DIYs Fashion

Trying 3 Simple Tie Dye Methods: Ice, Spiral, and Scrunch

September 6, 2020

Tie dye is one of those trends that never gets old. It's a super simple way to revamp your old clothes, and pretty much always looks great. Not to mention how fun it is taking off the rubber bands and revealing your final pattern. This year, tie dye became a major trend again, and stores like Urban Outfitters hopped on it. While the sweatshirts and matching sets are so cute, they always cost more than simply making it yourself. I haven't tie dyed in over 2 years, and I figured now would be the perfect time to do another tie dye project. I've decided to try three different methods on different articles of clothing. For this post, I'll be trying the ice cube method, scrunch method, and the classic swirl.

Scrunch Method

For this method, all you do is randomly scrunch up your clothing and tie the sections up with rubber bands. This is the only method I've done before, and I always like how this method turns out. I used Rit dye in the color Pearl Grey on an old pair of sweatpants from Rue21.

I started off by randomly scrunching up the sweatpants in sections and tying them with rubber bands. I made five sections: the two legs, the two sides of the upper half, and the center.

I mixed two tablespoons of dye with two cups of hot water and a tablespoon of salt inside of a squirt bottle. Then I squirted the mixture all over the pants intentionally leaving a few sections white.

I took the rubber bands off after 30 minutes to rinse the sweatpants in cold water, like the directions on the Rit website said to do. Initially, I loved how the pattern came out and was super excited.
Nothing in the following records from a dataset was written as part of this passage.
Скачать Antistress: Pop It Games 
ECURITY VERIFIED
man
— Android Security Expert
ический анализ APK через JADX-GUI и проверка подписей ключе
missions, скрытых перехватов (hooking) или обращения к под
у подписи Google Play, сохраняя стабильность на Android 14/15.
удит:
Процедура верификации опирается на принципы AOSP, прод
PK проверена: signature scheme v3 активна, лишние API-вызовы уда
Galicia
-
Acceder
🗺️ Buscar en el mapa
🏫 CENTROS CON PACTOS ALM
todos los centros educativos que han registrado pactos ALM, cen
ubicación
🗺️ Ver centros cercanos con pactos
However, after rinsing in cold water, most of the dye washed out of the pants, and they didn't look nearly as good anymore. I decided to repeat the process but let the dye sit for two hours instead of 30 minutes. It still didn't change the outcome. I think the problem may have been the fabric of the sweatpants. I decided to wash the sweatpants completely and start from scratch. I repeated the first few steps, rung out excess moisture, did a rinse in the sink, and put the sweatpants in the dryer. After they were dry, I left them alone for a week to see if I could "stain" the fabric.

After a week, I rinsed them in cold water, and the dye stayed completely.

Classic Swirl Method

For a sweatshirt, I decided to use the exact same color as I did for the sweatpants. For this method, I chose a point near the center of the shirt and twisted it in one direction until the entire sweatshirt was a swirl. Then, I tied 3 rubber bands around the shirt to make six sections.
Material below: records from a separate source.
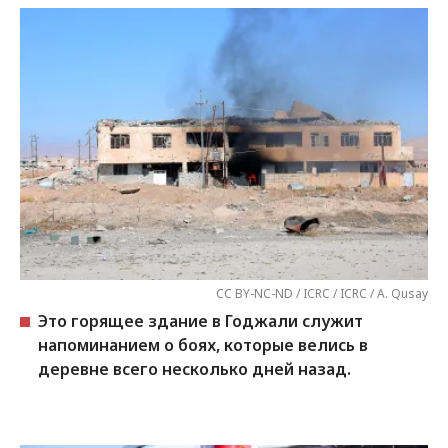
CC BY-NC-ND / ICRC / ICRC / A. Qusay
Это горящее здание в Годжали служит
напоминанием о боях, которые велись в
деревне всего несколько дней назад.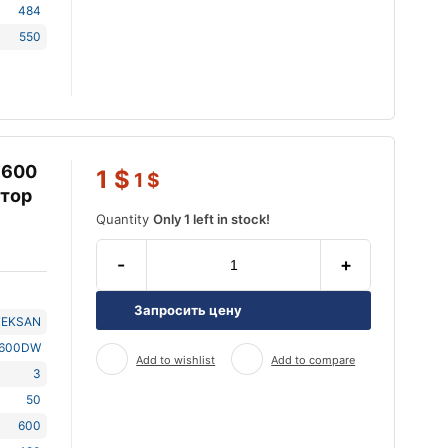
484
550
 600
1
$
1
$
атор
Quantity
Only 1 left in stock!
-
+
Запросить цену
TEKSAN
J600DW
Add to wishlist
Add to compare
3
50
600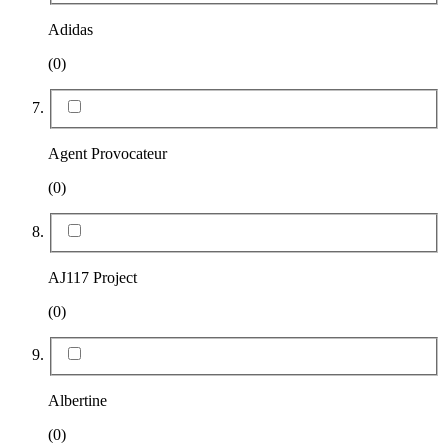
Adidas
(0)
Agent Provocateur
(0)
AJ117 Project
(0)
Albertine
(0)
I used the exact same dye mixture as the sweatpants and covered the entire shirt with the same Pearl Grey color. Initially after taking out the rubber bands, the pattern looked great. However, just like the sweatpants, the dye completely washed out. Again, it was most likely a fabric issue. I decided to try a second time with the same method as the sweatpants on attempt #2.
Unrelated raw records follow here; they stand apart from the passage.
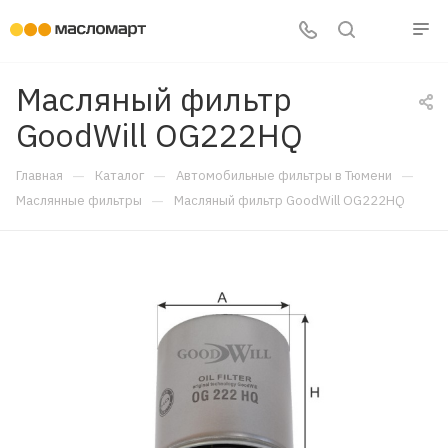
Масляный фильтр
GoodWill OG222HQ
—
—
—
Главная
Каталог
Автомобильные фильтры в Тюмени
—
Маслянные фильтры
Масляный фильтр GoodWill OG222HQ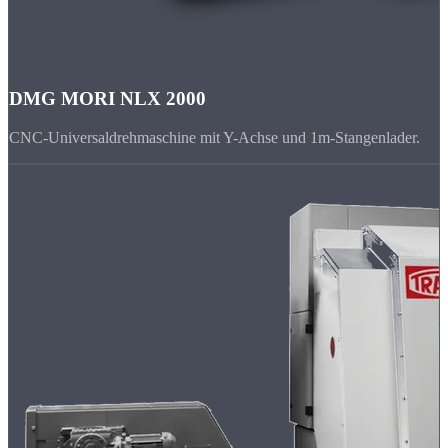
DMG MORI NLX 2000
CNC-Universaldrehmaschine mit Y-Achse und 1m-Stangenlader.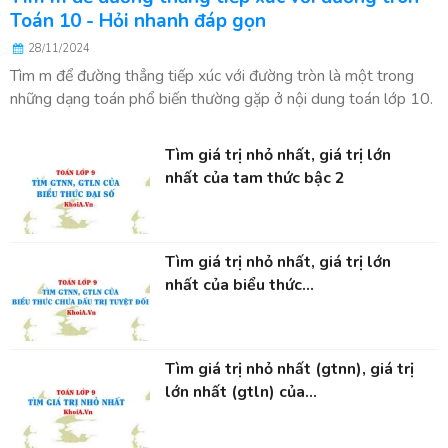
Toán 10 - Hỏi nhanh đáp gọn
28/11/2024
Tìm m để đường thẳng tiếp xúc với đường tròn là một trong
những dạng toán phổ biến thường gặp ở nội dung toán lớp 10.
Tìm giá trị nhỏ nhất, giá trị lớn
nhất của tam thức bậc 2
Tìm giá trị nhỏ nhất, giá trị lớn
nhất của biểu thức...
Tìm giá trị nhỏ nhất (gtnn), giá trị
lớn nhất (gtln) của...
After letting the dye sit, it started to create some random orange spots. I'm not sure why it happened, but the shirt still looked good, so I didn't mind. After a week passed, and I rinsed the sweatshirt in cold water. The dye washed out again, and I decided to accept that the fabric was not going to do well with this dye. It was really disappointing because I thought the pattern was super cute.

Ice Method

Of all the methods of tie dye I was trying, I was most excited for the ice cube method. I've seen other peoples' results, and they always look AMAZING. For this one, I made sure I had a 100% cotton t-shirt. First, I mixed the dye. I used the Tan Rit dye. I used the same directions as the grey dye but only used one tablespoon of dye like the directions said.

After this, I set a metal rack in a bucket, so the water could fall through it. I crumpled up my t-shirt but didn't use any rubber bands, and I set it on top of the rack.

Then, I put ice cubes all over the shirt.

Last, I squirted the dye on the shirt and ice cubes and left it outside to let the ice cubes melt.

I was a little worried about how the back of the shirt would look since I wasn't applying dye directly to it. The dye did end up leaking onto the back, so it ended up looking fine. The color on the shirt was much lighter than I expected. However, I loved the pattern; it reminded me a lot of marble. I just wish the color was a little bit darker and more visible. I would have loved to try this method on a sweatshirt with more saturated dye.

It was definitely interesting to see how the dye looked on different fabrics and how much dye each article of clothing held onto after being washed. In my opinion, the sweatpants turned out the best. They were only 35% cotton which is why I had to let the dye sit for so long in order for it to stay, but it was totally worth it. I will probably try a cotton sweatshirt in the future and make the tan dye a little bit more saturated, so the color is more visible. Overall, I think it was a great learning experience. Now I know to pay attention to the fabrics and type of dye I'm using for the best results.